• Problem description: Ignoring the pictures, copy the data exactly.

(Records excerpted from a collection)

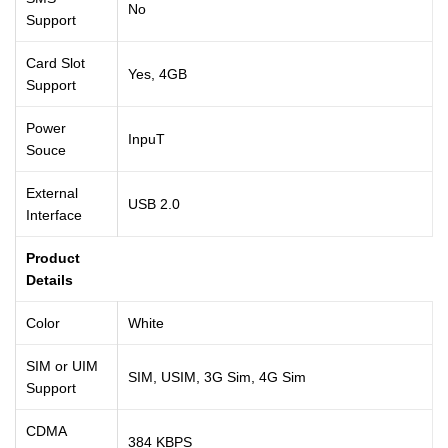
No
Support
Card Slot
Yes, 4GB
Support
Power
InpuT
Souce
External
USB 2.0
Interface
Product
Details
Color
White
SIM or UIM
SIM, USIM, 3G Sim, 4G Sim
Support
CDMA
384 KBPS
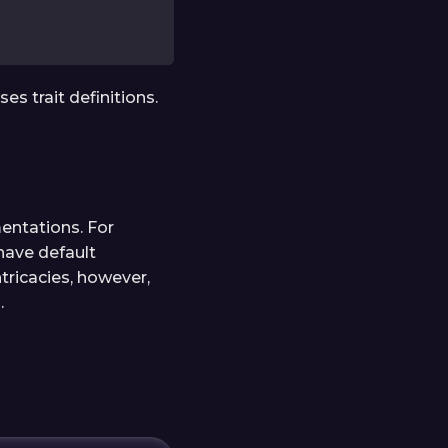
s trait definitions.
mentations. For
have default
tricacies, however,
.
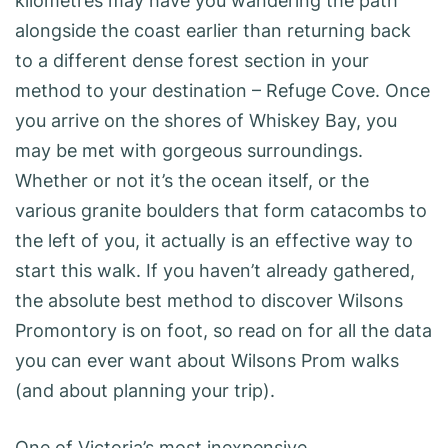
kilometres may have you wandering the path
alongside the coast earlier than returning back
to a different dense forest section in your
method to your destination – Refuge Cove. Once
you arrive on the shores of Whiskey Bay, you
may be met with gorgeous surroundings.
Whether or not it’s the ocean itself, or the
various granite boulders that form catacombs to
the left of you, it actually is an effective way to
start this walk. If you haven’t already gathered,
the absolute best method to discover Wilsons
Promontory is on foot, so read on for all the data
you can ever want about Wilsons Prom walks
(and about planning your trip).
One of Victoria’s most inexpensive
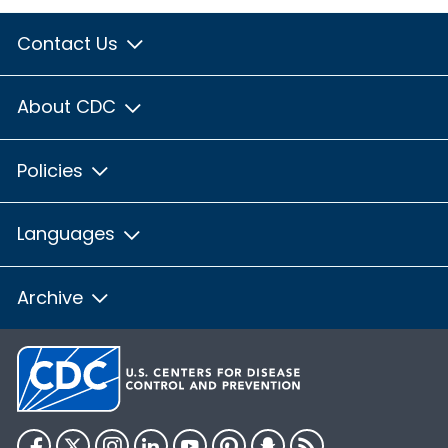
Contact Us
About CDC
Policies
Languages
Archive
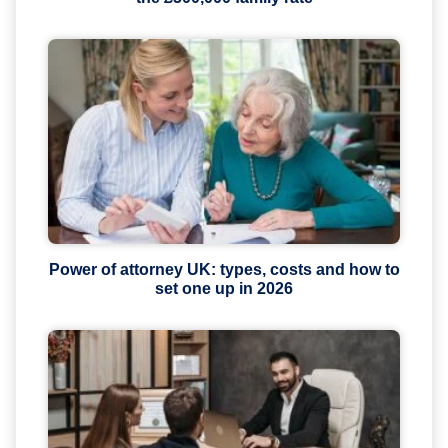
Power of attorney UK: types, costs and how to
set one up in 2026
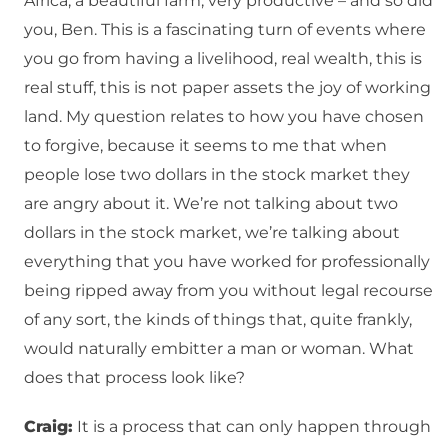
Africa, a beautiful farm, very productive – and so did
you, Ben. This is a fascinating turn of events where
you go from having a livelihood, real wealth, this is
real stuff, this is not paper assets the joy of working
land. My question relates to how you have chosen
to forgive, because it seems to me that when
people lose two dollars in the stock market they
are angry about it. We’re not talking about two
dollars in the stock market, we’re talking about
everything that you have worked for professionally
being ripped away from you without legal recourse
of any sort, the kinds of things that, quite frankly,
would naturally embitter a man or woman. What
does that process look like?
Craig:
It is a process that can only happen through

• Result for this exercise:
No
Support
Card Slot
Yes, 4GB
Support
Power
InpuT
Souce
External
USB 2.0
Interface
Product
Details
Color
White
SIM or UIM
SIM, USIM, 3G Sim, 4G Sim
Support
CDMA
384 KBPS
s trait definitions.
mentations. For
have default
tricacies, however,
.
kilometres may have you wandering the path
alongside the coast earlier than returning back
to a different dense forest section in your
method to your destination – Refuge Cove. Once
you arrive on the shores of Whiskey Bay, you
may be met with gorgeous surroundings.
Whether or not it’s the ocean itself, or the
various granite boulders that form catacombs to
the left of you, it actually is an effective way to
start this walk. If you haven’t already gathered,
the absolute best method to discover Wilsons
Promontory is on foot, so read on for all the data
you can ever want about Wilsons Prom walks
(and about planning your trip).
One of Victoria’s most inexpensive
Contact Us
About CDC
Policies
Languages
Archive
Power of attorney UK: types, costs and how to
set one up in 2026
Africa, a beautiful farm, very productive – and so did
you, Ben. This is a fascinating turn of events where
you go from having a livelihood, real wealth, this is
real stuff, this is not paper assets the joy of working
land. My question relates to how you have chosen
to forgive, because it seems to me that when
people lose two dollars in the stock market they
are angry about it. We’re not talking about two
dollars in the stock market, we’re talking about
everything that you have worked for professionally
being ripped away from you without legal recourse
of any sort, the kinds of things that, quite frankly,
would naturally embitter a man or woman. What
does that process look like?
Craig:
It is a process that can only happen through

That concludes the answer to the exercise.